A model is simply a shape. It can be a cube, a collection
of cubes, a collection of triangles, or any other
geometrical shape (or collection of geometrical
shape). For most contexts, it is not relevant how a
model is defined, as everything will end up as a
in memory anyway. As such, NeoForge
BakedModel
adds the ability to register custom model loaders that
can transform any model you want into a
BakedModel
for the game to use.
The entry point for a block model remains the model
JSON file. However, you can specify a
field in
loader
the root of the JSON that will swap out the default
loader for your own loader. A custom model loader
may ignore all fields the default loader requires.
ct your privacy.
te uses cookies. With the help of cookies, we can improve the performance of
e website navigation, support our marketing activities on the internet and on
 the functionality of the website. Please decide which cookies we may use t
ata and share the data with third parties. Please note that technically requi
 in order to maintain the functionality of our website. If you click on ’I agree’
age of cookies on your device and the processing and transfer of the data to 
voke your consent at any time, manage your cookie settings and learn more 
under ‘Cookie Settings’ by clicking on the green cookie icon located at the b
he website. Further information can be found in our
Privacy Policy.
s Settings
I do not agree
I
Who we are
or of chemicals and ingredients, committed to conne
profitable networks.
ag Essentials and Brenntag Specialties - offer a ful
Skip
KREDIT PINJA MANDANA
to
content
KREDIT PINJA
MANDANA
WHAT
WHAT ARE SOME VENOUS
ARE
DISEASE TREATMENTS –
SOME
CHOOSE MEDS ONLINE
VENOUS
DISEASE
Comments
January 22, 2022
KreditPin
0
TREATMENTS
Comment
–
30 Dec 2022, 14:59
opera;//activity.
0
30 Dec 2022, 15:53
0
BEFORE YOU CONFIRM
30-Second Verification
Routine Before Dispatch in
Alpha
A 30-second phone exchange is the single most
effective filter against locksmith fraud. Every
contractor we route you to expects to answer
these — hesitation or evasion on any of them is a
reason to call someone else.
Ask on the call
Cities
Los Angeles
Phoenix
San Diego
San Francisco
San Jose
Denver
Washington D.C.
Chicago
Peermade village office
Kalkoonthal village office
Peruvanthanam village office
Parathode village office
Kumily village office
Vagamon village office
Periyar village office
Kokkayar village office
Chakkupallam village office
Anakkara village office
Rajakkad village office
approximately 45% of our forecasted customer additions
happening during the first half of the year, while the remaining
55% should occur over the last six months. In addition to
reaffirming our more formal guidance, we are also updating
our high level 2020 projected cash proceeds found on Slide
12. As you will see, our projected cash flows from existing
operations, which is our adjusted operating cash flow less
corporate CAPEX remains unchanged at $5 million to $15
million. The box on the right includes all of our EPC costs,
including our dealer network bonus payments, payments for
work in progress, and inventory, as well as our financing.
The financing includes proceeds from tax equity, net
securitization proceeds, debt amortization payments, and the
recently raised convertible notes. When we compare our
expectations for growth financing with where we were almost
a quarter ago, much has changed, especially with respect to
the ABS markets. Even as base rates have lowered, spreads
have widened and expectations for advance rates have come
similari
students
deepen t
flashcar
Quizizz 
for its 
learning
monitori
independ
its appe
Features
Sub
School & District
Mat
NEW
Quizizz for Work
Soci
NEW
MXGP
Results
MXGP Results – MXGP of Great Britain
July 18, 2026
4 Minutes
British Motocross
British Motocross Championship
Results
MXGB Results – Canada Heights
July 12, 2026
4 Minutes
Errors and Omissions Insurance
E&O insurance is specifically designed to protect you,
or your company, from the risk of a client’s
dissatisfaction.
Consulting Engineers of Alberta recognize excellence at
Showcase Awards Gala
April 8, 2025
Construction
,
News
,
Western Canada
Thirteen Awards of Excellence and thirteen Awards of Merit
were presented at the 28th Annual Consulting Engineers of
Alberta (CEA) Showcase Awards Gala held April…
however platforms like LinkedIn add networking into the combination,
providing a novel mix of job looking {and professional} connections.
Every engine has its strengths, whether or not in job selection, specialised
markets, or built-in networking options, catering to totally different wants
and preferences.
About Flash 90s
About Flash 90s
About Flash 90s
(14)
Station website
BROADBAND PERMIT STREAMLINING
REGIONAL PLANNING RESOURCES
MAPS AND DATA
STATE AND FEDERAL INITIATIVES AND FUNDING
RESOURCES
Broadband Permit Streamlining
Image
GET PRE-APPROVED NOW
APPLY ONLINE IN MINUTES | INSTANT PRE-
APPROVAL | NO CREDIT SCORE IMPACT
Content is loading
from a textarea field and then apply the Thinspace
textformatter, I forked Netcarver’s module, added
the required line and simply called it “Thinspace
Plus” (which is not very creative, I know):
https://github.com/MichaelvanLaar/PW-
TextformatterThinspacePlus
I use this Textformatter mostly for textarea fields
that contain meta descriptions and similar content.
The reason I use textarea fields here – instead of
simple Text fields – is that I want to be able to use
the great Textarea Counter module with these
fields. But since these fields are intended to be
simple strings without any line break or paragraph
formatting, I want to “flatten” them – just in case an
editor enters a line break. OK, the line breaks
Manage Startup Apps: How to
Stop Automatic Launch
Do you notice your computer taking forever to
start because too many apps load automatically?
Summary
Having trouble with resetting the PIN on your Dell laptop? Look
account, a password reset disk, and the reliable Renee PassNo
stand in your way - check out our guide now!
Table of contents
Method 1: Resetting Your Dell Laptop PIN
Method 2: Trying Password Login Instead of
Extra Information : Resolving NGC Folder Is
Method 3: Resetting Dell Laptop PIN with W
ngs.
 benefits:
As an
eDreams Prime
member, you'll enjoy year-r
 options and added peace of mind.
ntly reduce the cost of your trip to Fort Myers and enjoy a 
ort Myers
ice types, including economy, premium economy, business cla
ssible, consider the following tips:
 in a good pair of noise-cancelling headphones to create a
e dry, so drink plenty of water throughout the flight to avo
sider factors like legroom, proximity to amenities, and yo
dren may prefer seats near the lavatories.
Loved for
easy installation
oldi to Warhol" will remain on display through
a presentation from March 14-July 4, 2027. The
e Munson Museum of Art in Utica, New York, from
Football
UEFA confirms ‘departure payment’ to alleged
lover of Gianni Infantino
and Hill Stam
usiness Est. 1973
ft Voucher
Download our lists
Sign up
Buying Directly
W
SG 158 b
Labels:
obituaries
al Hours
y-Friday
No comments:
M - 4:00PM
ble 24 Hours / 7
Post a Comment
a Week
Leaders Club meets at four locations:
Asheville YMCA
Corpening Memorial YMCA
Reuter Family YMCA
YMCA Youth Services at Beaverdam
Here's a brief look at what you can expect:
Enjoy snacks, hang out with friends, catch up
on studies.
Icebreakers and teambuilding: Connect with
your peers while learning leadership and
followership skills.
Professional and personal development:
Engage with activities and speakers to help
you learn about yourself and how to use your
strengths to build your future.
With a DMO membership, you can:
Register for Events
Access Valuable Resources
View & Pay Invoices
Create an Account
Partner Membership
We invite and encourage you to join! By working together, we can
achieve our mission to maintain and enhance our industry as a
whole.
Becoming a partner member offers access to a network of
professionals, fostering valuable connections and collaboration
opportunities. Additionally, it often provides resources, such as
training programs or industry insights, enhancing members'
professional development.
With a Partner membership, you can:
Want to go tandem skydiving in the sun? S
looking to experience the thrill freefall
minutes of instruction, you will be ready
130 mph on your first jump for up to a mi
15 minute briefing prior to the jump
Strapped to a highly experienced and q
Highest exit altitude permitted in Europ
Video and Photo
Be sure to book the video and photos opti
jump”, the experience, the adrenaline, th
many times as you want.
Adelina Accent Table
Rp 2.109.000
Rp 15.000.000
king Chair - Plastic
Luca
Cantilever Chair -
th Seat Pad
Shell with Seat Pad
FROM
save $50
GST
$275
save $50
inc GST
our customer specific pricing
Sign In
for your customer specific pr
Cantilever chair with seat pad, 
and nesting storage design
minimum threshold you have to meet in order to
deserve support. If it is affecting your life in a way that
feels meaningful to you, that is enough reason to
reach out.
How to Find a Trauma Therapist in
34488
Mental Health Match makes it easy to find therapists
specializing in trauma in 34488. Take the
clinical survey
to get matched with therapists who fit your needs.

=======

Using the material above, quote the first line and each line after it, stopping at and including the line that holds "under ‘Cookie Settings’".

A model is simply a shape. It can be a cube, a collection
of cubes, a collection of triangles, or any other
geometrical shape (or collection of geometrical
shape). For most contexts, it is not relevant how a
model is defined, as everything will end up as a
in memory anyway. As such, NeoForge
BakedModel
adds the ability to register custom model loaders that
can transform any model you want into a
BakedModel
for the game to use.
The entry point for a block model remains the model
JSON file. However, you can specify a
field in
loader
the root of the JSON that will swap out the default
loader for your own loader. A custom model loader
may ignore all fields the default loader requires.
ct your privacy.
te uses cookies. With the help of cookies, we can improve the performance of
e website navigation, support our marketing activities on the internet and on
 the functionality of the website. Please decide which cookies we may use t
ata and share the data with third parties. Please note that technically requi
 in order to maintain the functionality of our website. If you click on ’I agree’
age of cookies on your device and the processing and transfer of the data to 
voke your consent at any time, manage your cookie settings and learn more 
under ‘Cookie Settings’ by clicking on the green cookie icon located at the b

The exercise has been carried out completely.